Start of INFORMATION SHOWN

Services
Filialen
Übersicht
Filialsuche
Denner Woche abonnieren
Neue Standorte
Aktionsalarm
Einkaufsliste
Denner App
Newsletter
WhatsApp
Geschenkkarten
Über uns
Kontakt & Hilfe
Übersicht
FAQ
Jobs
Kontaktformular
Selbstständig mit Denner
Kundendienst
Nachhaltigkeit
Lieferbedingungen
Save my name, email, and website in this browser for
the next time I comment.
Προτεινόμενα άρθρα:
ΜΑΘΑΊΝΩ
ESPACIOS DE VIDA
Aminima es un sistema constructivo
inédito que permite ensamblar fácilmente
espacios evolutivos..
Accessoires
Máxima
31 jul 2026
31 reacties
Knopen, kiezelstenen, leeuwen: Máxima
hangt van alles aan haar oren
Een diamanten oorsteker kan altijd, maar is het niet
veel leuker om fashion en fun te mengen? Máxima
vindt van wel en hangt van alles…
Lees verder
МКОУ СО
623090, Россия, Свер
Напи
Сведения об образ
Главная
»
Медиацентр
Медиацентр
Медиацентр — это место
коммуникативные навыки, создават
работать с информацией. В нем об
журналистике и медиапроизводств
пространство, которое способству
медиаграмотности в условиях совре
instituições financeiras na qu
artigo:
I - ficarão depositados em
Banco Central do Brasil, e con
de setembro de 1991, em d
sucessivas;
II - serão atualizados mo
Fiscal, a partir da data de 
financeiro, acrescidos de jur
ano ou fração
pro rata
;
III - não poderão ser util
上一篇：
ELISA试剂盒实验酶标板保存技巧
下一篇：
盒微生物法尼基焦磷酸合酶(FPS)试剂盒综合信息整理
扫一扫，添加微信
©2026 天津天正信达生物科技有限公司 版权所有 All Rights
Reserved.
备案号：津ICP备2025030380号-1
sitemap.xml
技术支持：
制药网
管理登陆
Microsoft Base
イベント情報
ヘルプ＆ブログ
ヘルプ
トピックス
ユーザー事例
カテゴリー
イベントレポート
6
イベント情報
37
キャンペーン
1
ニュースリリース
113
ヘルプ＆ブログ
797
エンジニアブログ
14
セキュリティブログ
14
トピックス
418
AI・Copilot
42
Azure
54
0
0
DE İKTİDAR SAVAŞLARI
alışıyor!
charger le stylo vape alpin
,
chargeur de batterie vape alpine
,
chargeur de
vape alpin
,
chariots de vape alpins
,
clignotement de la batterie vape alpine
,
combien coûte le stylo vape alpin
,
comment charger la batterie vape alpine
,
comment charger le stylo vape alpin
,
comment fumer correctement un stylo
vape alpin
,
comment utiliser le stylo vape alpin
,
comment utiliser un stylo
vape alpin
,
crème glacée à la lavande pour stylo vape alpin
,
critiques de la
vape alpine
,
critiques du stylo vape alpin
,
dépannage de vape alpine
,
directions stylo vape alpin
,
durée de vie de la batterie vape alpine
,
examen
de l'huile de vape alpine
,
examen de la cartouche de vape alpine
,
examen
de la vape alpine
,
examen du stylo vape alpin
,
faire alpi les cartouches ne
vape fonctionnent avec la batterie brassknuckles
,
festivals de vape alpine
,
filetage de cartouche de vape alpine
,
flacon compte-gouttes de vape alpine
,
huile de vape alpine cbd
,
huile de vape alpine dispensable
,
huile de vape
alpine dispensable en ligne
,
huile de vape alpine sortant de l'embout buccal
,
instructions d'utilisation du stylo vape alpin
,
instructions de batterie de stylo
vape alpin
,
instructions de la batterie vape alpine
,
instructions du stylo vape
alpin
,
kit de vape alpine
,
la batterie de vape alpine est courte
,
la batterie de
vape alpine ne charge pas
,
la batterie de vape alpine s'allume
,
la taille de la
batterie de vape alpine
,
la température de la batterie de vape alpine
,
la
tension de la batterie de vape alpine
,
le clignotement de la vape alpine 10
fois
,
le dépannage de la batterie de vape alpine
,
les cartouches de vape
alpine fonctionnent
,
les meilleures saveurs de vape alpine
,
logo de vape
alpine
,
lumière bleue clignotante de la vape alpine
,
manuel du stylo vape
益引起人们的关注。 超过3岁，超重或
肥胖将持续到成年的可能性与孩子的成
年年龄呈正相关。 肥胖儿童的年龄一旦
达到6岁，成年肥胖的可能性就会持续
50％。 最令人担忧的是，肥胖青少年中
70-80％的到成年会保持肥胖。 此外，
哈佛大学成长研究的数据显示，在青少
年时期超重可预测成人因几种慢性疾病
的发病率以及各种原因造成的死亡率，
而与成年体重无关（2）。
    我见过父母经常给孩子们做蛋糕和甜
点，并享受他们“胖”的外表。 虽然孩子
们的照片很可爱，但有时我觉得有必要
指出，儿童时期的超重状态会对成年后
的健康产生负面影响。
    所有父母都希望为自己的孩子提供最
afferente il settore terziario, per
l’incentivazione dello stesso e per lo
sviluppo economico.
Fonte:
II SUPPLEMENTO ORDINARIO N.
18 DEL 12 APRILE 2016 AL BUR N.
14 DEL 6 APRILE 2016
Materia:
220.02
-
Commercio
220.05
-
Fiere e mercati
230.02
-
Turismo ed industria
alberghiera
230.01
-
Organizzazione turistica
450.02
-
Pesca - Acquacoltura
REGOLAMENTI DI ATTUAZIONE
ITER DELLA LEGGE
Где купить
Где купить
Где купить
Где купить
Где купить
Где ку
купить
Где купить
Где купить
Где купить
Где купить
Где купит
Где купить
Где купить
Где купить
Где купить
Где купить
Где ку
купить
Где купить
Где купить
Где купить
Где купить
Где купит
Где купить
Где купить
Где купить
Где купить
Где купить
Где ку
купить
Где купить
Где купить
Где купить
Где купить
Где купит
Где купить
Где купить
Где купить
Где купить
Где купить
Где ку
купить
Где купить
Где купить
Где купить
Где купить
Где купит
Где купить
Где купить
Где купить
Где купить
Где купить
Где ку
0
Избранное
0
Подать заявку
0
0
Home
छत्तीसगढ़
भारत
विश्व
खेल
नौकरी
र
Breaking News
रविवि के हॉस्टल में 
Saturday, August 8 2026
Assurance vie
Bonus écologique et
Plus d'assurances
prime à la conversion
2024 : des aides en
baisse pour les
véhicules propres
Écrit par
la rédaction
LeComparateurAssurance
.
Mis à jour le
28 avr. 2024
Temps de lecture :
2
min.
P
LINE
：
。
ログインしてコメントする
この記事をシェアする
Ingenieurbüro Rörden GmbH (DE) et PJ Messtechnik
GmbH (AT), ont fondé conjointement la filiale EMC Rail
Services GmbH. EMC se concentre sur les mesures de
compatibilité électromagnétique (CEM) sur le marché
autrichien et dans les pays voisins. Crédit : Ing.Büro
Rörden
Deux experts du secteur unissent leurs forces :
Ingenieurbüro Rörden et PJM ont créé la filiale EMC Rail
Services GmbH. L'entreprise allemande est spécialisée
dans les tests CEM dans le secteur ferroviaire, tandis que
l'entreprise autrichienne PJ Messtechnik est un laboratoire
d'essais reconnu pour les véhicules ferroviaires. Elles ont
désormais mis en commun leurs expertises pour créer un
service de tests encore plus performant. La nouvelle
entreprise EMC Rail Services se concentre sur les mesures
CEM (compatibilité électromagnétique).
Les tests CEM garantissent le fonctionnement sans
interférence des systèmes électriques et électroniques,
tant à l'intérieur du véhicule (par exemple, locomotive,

End of INFORMATION SHOWN

**EXERCISE GOAL**: When you answer, set down the entries above precisely as they read.

**COMPLETED EXERCISE**:
Services
Filialen
Übersicht
Filialsuche
Denner Woche abonnieren
Neue Standorte
Aktionsalarm
Einkaufsliste
Denner App
Newsletter
WhatsApp
Geschenkkarten
Über uns
Kontakt & Hilfe
Übersicht
FAQ
Jobs
Kontaktformular
Selbstständig mit Denner
Kundendienst
Nachhaltigkeit
Lieferbedingungen
Save my name, email, and website in this browser for
the next time I comment.
Προτεινόμενα άρθρα:
ΜΑΘΑΊΝΩ
ESPACIOS DE VIDA
Aminima es un sistema constructivo
inédito que permite ensamblar fácilmente
espacios evolutivos..
Accessoires
Máxima
31 jul 2026
31 reacties
Knopen, kiezelstenen, leeuwen: Máxima
hangt van alles aan haar oren
Een diamanten oorsteker kan altijd, maar is het niet
veel leuker om fashion en fun te mengen? Máxima
vindt van wel en hangt van alles…
Lees verder
МКОУ СО
623090, Россия, Свер
Напи
Сведения об образ
Главная
»
Медиацентр
Медиацентр
Медиацентр — это место
коммуникативные навыки, создават
работать с информацией. В нем об
журналистике и медиапроизводств
пространство, которое способству
медиаграмотности в условиях совре
instituições financeiras na qu
artigo:
I - ficarão depositados em
Banco Central do Brasil, e con
de setembro de 1991, em d
sucessivas;
II - serão atualizados mo
Fiscal, a partir da data de 
financeiro, acrescidos de jur
ano ou fração
pro rata
;
III - não poderão ser util
上一篇：
ELISA试剂盒实验酶标板保存技巧
下一篇：
盒微生物法尼基焦磷酸合酶(FPS)试剂盒综合信息整理
扫一扫，添加微信
©2026 天津天正信达生物科技有限公司 版权所有 All Rights
Reserved.
备案号：津ICP备2025030380号-1
sitemap.xml
技术支持：
制药网
管理登陆
Microsoft Base
イベント情報
ヘルプ＆ブログ
ヘルプ
トピックス
ユーザー事例
カテゴリー
イベントレポート
6
イベント情報
37
キャンペーン
1
ニュースリリース
113
ヘルプ＆ブログ
797
エンジニアブログ
14
セキュリティブログ
14
トピックス
418
AI・Copilot
42
Azure
54
0
0
DE İKTİDAR SAVAŞLARI
alışıyor!
charger le stylo vape alpin
,
chargeur de batterie vape alpine
,
chargeur de
vape alpin
,
chariots de vape alpins
,
clignotement de la batterie vape alpine
,
combien coûte le stylo vape alpin
,
comment charger la batterie vape alpine
,
comment charger le stylo vape alpin
,
comment fumer correctement un stylo
vape alpin
,
comment utiliser le stylo vape alpin
,
comment utiliser un stylo
vape alpin
,
crème glacée à la lavande pour stylo vape alpin
,
critiques de la
vape alpine
,
critiques du stylo vape alpin
,
dépannage de vape alpine
,
directions stylo vape alpin
,
durée de vie de la batterie vape alpine
,
examen
de l'huile de vape alpine
,
examen de la cartouche de vape alpine
,
examen
de la vape alpine
,
examen du stylo vape alpin
,
faire alpi les cartouches ne
vape fonctionnent avec la batterie brassknuckles
,
festivals de vape alpine
,
filetage de cartouche de vape alpine
,
flacon compte-gouttes de vape alpine
,
huile de vape alpine cbd
,
huile de vape alpine dispensable
,
huile de vape
alpine dispensable en ligne
,
huile de vape alpine sortant de l'embout buccal
,
instructions d'utilisation du stylo vape alpin
,
instructions de batterie de stylo
vape alpin
,
instructions de la batterie vape alpine
,
instructions du stylo vape
alpin
,
kit de vape alpine
,
la batterie de vape alpine est courte
,
la batterie de
vape alpine ne charge pas
,
la batterie de vape alpine s'allume
,
la taille de la
batterie de vape alpine
,
la température de la batterie de vape alpine
,
la
tension de la batterie de vape alpine
,
le clignotement de la vape alpine 10
fois
,
le dépannage de la batterie de vape alpine
,
les cartouches de vape
alpine fonctionnent
,
les meilleures saveurs de vape alpine
,
logo de vape
alpine
,
lumière bleue clignotante de la vape alpine
,
manuel du stylo vape
益引起人们的关注。 超过3岁，超重或
肥胖将持续到成年的可能性与孩子的成
年年龄呈正相关。 肥胖儿童的年龄一旦
达到6岁，成年肥胖的可能性就会持续
50％。 最令人担忧的是，肥胖青少年中
70-80％的到成年会保持肥胖。 此外，
哈佛大学成长研究的数据显示，在青少
年时期超重可预测成人因几种慢性疾病
的发病率以及各种原因造成的死亡率，
而与成年体重无关（2）。
    我见过父母经常给孩子们做蛋糕和甜
点，并享受他们“胖”的外表。 虽然孩子
们的照片很可爱，但有时我觉得有必要
指出，儿童时期的超重状态会对成年后
的健康产生负面影响。
    所有父母都希望为自己的孩子提供最
afferente il settore terziario, per
l’incentivazione dello stesso e per lo
sviluppo economico.
Fonte:
II SUPPLEMENTO ORDINARIO N.
18 DEL 12 APRILE 2016 AL BUR N.
14 DEL 6 APRILE 2016
Materia:
220.02
-
Commercio
220.05
-
Fiere e mercati
230.02
-
Turismo ed industria
alberghiera
230.01
-
Organizzazione turistica
450.02
-
Pesca - Acquacoltura
REGOLAMENTI DI ATTUAZIONE
ITER DELLA LEGGE
Где купить
Где купить
Где купить
Где купить
Где купить
Где ку
купить
Где купить
Где купить
Где купить
Где купить
Где купит
Где купить
Где купить
Где купить
Где купить
Где купить
Где ку
купить
Где купить
Где купить
Где купить
Где купить
Где купит
Где купить
Где купить
Где купить
Где купить
Где купить
Где ку
купить
Где купить
Где купить
Где купить
Где купить
Где купит
Где купить
Где купить
Где купить
Где купить
Где купить
Где ку
купить
Где купить
Где купить
Где купить
Где купить
Где купит
Где купить
Где купить
Где купить
Где купить
Где купить
Где ку
0
Избранное
0
Подать заявку
0
0
Home
छत्तीसगढ़
भारत
विश्व
खेल
नौकरी
र
Breaking News
रविवि के हॉस्टल में 
Saturday, August 8 2026
Assurance vie
Bonus écologique et
Plus d'assurances
prime à la conversion
2024 : des aides en
baisse pour les
véhicules propres
Écrit par
la rédaction
LeComparateurAssurance
.
Mis à jour le
28 avr. 2024
Temps de lecture :
2
min.
P
LINE
：
。
ログインしてコメントする
この記事をシェアする
Ingenieurbüro Rörden GmbH (DE) et PJ Messtechnik
GmbH (AT), ont fondé conjointement la filiale EMC Rail
Services GmbH. EMC se concentre sur les mesures de
compatibilité électromagnétique (CEM) sur le marché
autrichien et dans les pays voisins. Crédit : Ing.Büro
Rörden
Deux experts du secteur unissent leurs forces :
Ingenieurbüro Rörden et PJM ont créé la filiale EMC Rail
Services GmbH. L'entreprise allemande est spécialisée
dans les tests CEM dans le secteur ferroviaire, tandis que
l'entreprise autrichienne PJ Messtechnik est un laboratoire
d'essais reconnu pour les véhicules ferroviaires. Elles ont
désormais mis en commun leurs expertises pour créer un
service de tests encore plus performant. La nouvelle
entreprise EMC Rail Services se concentre sur les mesures
CEM (compatibilité électromagnétique).
Les tests CEM garantissent le fonctionnement sans
interférence des systèmes électriques et électroniques,
tant à l'intérieur du véhicule (par exemple, locomotive,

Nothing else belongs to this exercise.